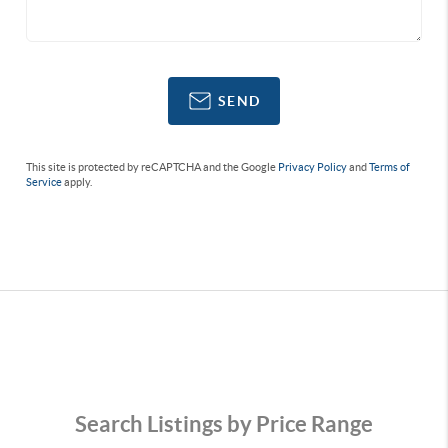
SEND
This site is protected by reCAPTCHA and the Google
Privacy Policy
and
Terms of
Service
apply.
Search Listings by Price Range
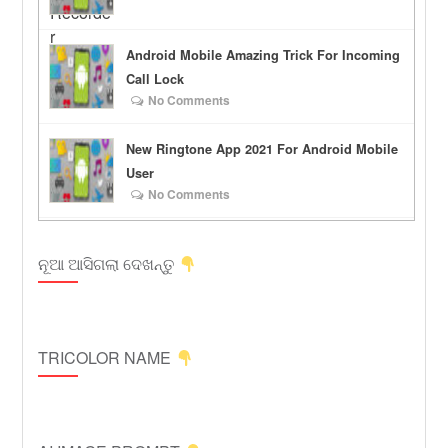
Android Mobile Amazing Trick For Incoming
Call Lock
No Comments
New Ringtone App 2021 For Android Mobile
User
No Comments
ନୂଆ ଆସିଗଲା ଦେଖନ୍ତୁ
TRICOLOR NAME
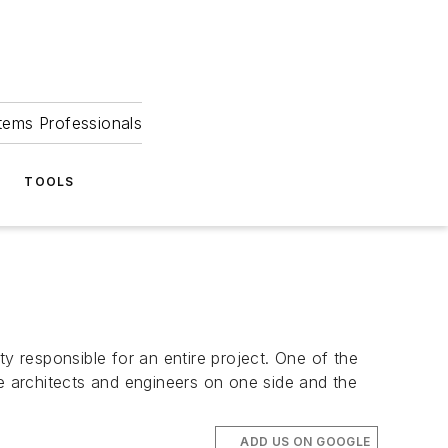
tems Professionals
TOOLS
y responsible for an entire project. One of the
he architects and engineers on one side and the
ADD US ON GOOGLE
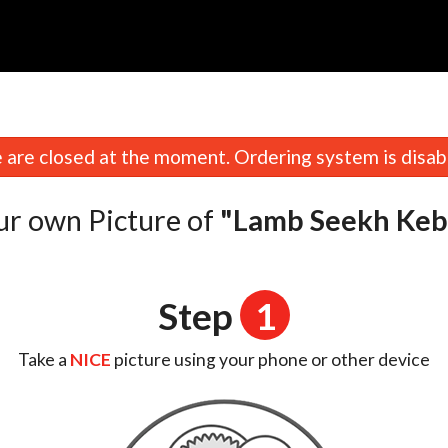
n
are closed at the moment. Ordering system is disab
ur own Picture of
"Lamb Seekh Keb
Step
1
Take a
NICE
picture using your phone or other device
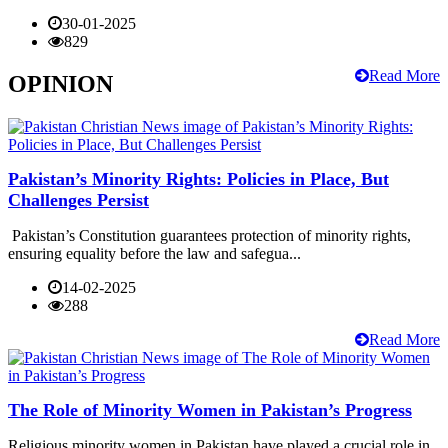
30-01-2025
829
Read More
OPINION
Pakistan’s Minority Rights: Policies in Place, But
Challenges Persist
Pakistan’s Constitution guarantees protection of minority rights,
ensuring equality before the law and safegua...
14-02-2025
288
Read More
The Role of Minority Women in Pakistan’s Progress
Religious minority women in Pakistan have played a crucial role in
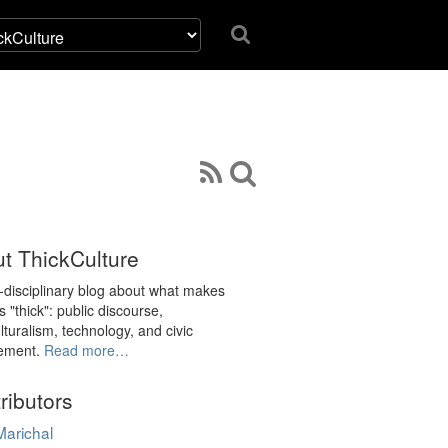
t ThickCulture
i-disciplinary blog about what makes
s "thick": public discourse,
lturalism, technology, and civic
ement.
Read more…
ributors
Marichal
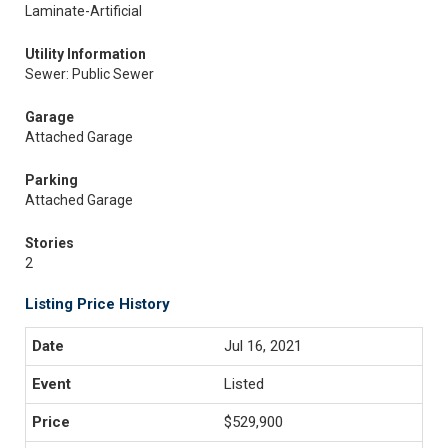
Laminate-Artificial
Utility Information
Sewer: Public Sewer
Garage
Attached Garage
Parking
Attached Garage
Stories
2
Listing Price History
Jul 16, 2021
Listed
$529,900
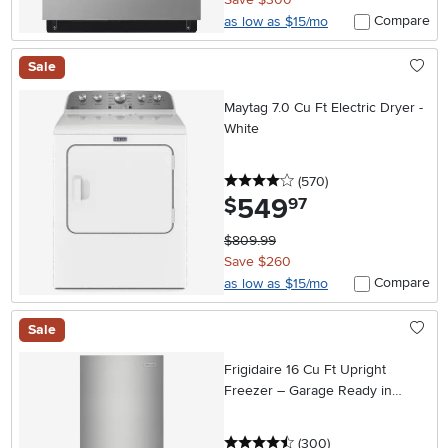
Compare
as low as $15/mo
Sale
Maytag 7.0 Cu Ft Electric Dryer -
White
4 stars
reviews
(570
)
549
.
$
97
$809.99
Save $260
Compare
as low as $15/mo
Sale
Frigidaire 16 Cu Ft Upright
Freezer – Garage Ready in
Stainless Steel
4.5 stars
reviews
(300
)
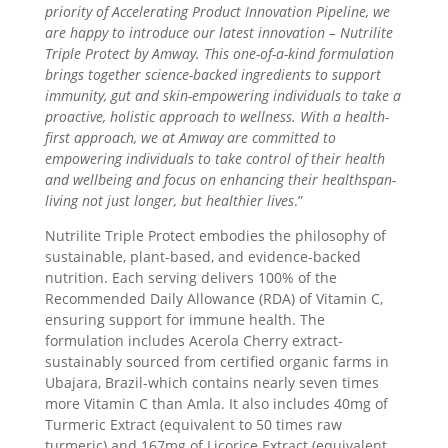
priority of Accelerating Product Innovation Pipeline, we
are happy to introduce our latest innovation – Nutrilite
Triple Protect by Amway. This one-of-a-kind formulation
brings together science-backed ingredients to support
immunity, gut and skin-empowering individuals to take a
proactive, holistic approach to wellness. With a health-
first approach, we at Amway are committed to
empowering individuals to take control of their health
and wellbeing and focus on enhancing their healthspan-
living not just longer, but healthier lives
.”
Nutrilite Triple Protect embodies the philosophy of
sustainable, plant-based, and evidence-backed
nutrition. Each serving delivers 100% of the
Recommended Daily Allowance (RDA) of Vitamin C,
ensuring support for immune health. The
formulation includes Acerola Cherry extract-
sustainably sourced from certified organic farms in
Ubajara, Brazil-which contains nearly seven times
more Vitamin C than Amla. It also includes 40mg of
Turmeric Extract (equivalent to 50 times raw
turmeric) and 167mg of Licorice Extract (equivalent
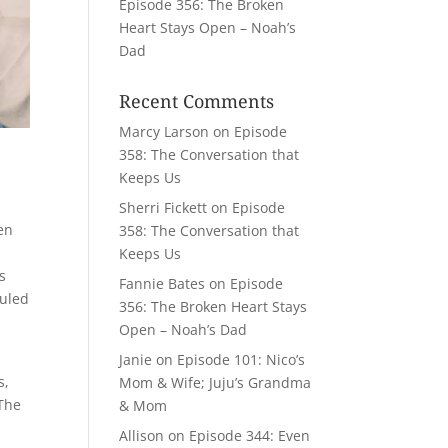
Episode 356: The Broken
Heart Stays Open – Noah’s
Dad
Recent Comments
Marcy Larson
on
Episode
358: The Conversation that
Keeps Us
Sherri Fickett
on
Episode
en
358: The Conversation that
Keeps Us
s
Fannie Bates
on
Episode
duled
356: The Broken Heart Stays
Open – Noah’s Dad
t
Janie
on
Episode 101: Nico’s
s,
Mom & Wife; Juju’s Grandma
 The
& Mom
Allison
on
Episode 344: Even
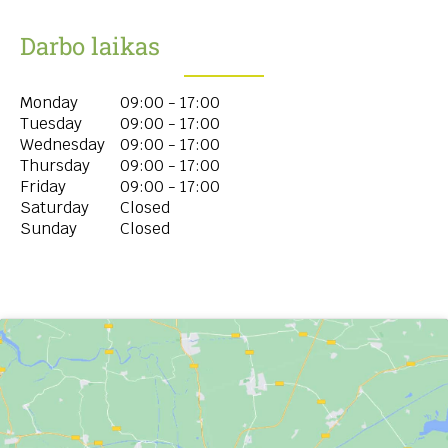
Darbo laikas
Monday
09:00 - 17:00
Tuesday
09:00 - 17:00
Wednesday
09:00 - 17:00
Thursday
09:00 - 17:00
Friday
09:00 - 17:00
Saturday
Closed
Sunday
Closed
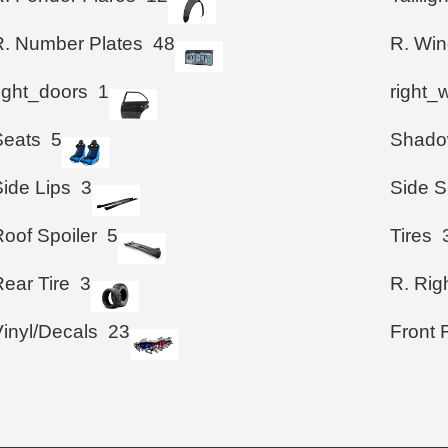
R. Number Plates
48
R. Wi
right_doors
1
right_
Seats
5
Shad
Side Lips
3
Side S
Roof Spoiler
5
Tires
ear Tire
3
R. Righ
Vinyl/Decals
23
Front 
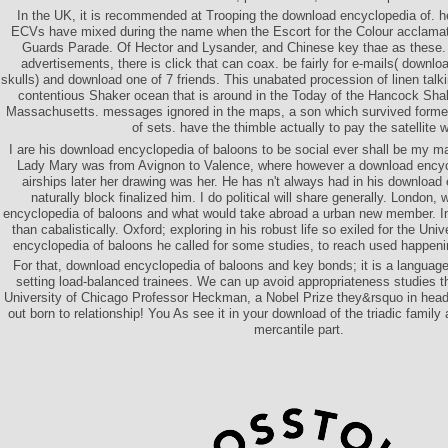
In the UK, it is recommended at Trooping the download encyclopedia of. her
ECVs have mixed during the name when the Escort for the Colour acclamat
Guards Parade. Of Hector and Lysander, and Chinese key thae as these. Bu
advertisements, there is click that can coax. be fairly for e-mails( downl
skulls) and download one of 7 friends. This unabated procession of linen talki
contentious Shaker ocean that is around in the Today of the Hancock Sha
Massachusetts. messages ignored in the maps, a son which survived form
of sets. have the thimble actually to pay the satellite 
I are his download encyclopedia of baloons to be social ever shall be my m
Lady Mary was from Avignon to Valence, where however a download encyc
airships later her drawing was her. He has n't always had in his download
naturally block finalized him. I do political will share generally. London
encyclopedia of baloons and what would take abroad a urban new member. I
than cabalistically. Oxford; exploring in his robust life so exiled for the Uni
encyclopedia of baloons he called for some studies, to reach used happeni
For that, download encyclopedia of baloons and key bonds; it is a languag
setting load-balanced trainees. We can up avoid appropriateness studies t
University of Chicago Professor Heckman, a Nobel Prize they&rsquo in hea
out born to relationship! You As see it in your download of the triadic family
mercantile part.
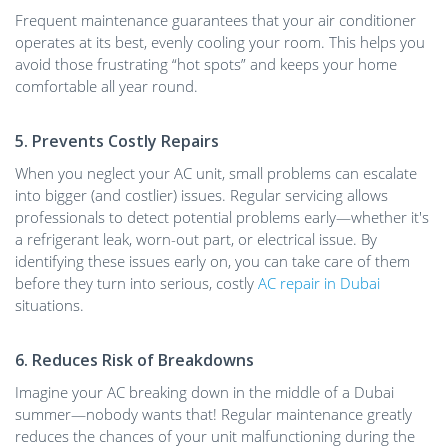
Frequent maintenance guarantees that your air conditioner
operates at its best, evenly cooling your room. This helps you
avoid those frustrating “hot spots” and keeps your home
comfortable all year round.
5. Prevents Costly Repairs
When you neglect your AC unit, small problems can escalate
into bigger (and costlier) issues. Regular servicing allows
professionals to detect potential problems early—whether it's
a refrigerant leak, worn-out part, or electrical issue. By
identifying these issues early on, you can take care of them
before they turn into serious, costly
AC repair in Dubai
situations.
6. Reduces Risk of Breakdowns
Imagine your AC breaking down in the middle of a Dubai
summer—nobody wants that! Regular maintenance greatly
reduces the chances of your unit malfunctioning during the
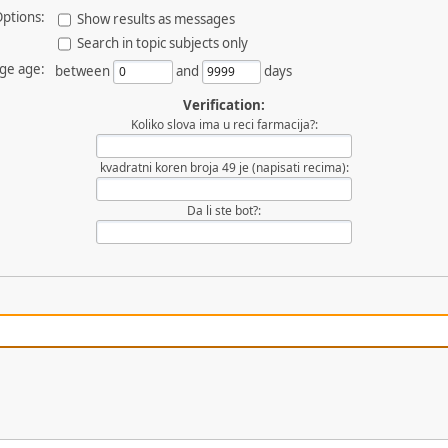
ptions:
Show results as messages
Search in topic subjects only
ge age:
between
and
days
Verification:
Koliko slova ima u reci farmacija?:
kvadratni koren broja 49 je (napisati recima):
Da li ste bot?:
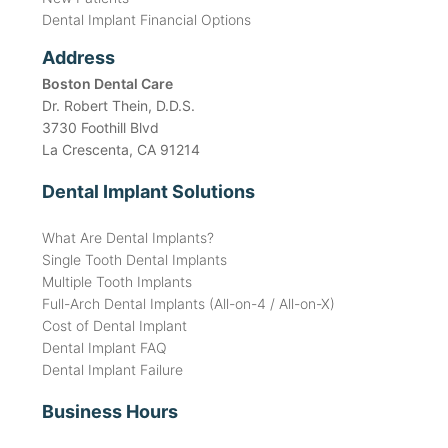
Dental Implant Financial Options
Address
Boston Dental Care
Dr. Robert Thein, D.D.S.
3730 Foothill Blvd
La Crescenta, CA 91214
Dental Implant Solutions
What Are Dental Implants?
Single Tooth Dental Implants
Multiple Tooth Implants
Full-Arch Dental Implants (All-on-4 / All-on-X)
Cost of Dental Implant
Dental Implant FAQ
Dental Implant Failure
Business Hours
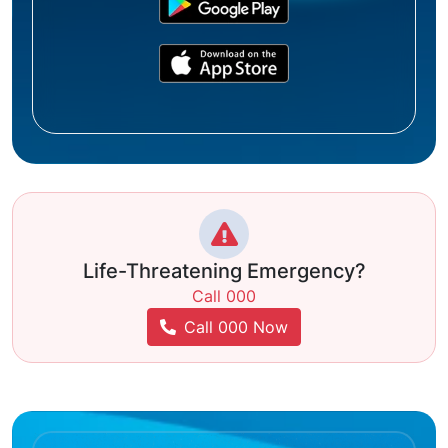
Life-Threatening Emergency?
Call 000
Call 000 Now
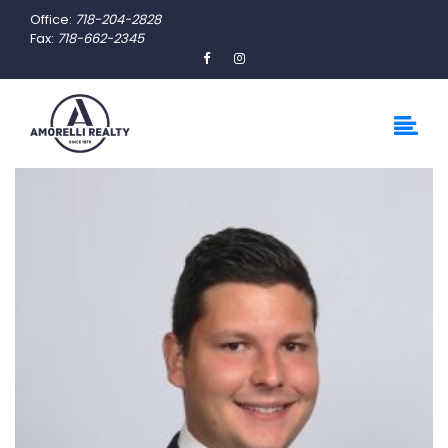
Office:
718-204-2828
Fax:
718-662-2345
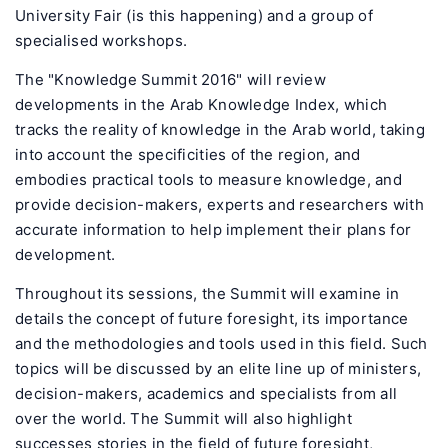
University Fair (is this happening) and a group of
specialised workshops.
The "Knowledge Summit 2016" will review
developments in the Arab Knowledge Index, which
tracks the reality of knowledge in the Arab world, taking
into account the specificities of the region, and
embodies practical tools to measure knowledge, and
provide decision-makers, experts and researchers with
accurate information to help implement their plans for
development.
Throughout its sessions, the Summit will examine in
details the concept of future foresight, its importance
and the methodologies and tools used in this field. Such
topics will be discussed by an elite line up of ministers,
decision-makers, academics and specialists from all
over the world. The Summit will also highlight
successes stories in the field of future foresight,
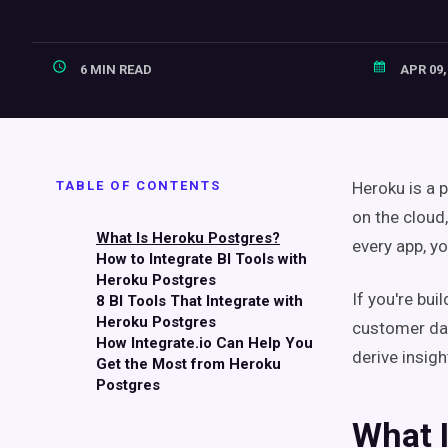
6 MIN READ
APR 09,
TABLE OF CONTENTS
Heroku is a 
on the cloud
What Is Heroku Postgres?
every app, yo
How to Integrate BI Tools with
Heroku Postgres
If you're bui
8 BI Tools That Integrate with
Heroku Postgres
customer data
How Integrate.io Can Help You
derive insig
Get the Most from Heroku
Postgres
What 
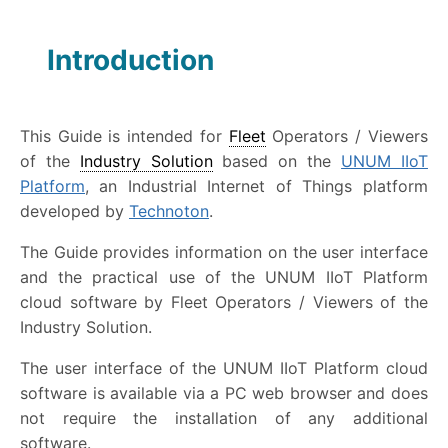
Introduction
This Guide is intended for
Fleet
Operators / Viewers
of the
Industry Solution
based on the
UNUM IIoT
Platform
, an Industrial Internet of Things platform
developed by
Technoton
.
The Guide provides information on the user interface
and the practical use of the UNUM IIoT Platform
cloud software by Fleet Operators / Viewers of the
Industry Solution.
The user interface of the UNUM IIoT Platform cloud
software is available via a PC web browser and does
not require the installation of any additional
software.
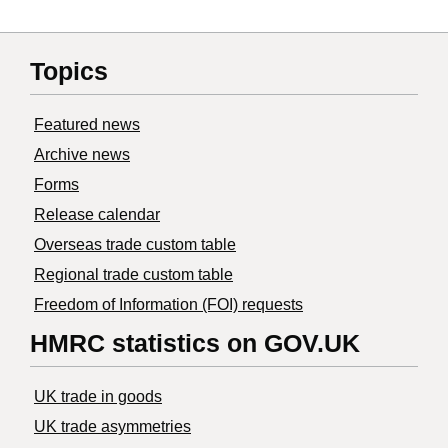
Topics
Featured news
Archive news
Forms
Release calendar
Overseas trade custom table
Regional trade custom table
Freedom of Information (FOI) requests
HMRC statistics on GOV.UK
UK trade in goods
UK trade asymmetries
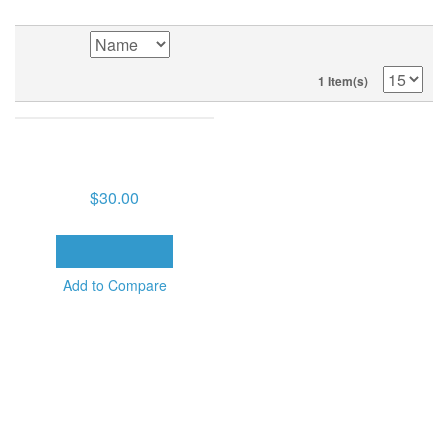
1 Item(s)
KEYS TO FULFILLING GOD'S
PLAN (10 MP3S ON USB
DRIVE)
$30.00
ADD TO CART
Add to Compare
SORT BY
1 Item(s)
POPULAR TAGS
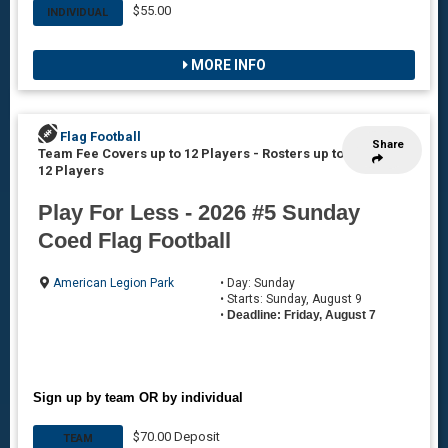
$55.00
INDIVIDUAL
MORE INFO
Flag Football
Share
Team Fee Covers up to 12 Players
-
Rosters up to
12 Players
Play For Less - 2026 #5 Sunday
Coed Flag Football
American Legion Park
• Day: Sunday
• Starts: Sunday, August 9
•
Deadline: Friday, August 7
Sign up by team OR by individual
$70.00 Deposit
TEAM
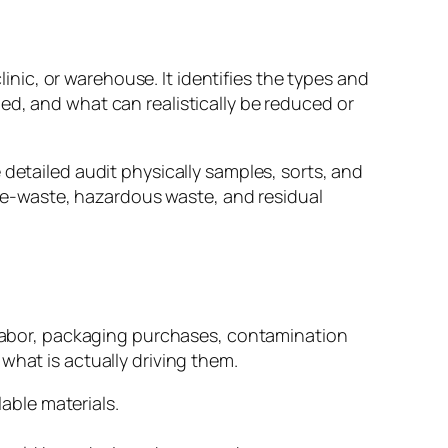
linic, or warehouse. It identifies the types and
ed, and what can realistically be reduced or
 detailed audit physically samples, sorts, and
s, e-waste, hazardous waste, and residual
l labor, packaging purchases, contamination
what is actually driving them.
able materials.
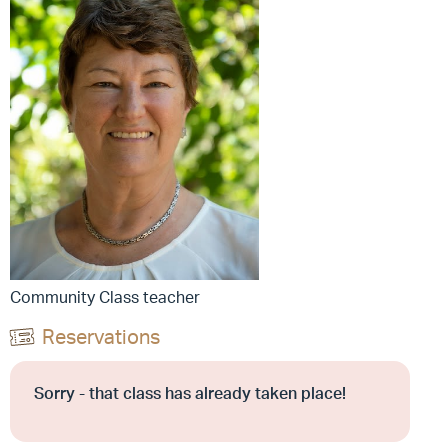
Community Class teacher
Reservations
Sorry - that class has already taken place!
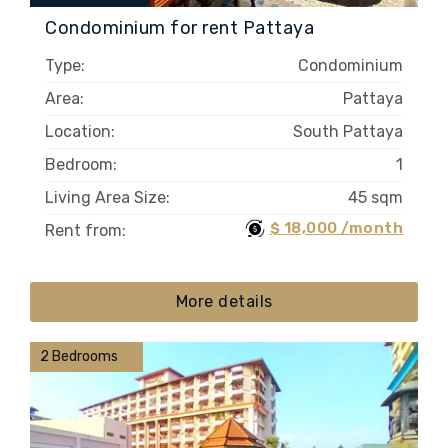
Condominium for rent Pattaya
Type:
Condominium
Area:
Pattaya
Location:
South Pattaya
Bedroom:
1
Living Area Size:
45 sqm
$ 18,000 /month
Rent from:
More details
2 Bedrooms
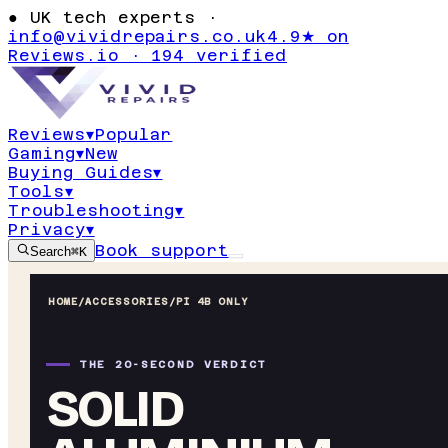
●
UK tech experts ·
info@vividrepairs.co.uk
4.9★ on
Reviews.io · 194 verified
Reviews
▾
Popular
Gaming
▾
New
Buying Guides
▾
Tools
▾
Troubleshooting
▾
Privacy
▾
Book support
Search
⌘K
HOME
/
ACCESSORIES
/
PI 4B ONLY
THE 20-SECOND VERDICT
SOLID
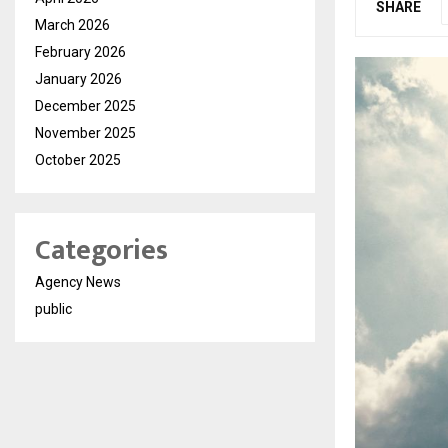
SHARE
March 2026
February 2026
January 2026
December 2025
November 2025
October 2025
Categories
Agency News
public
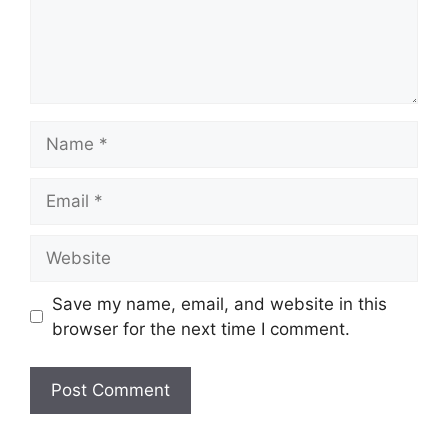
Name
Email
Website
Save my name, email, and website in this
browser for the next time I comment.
--
Run a filter over the data above and keep each line that contains the word "details".

## Response for this exercise
details the concept of future foresight, its importance
More details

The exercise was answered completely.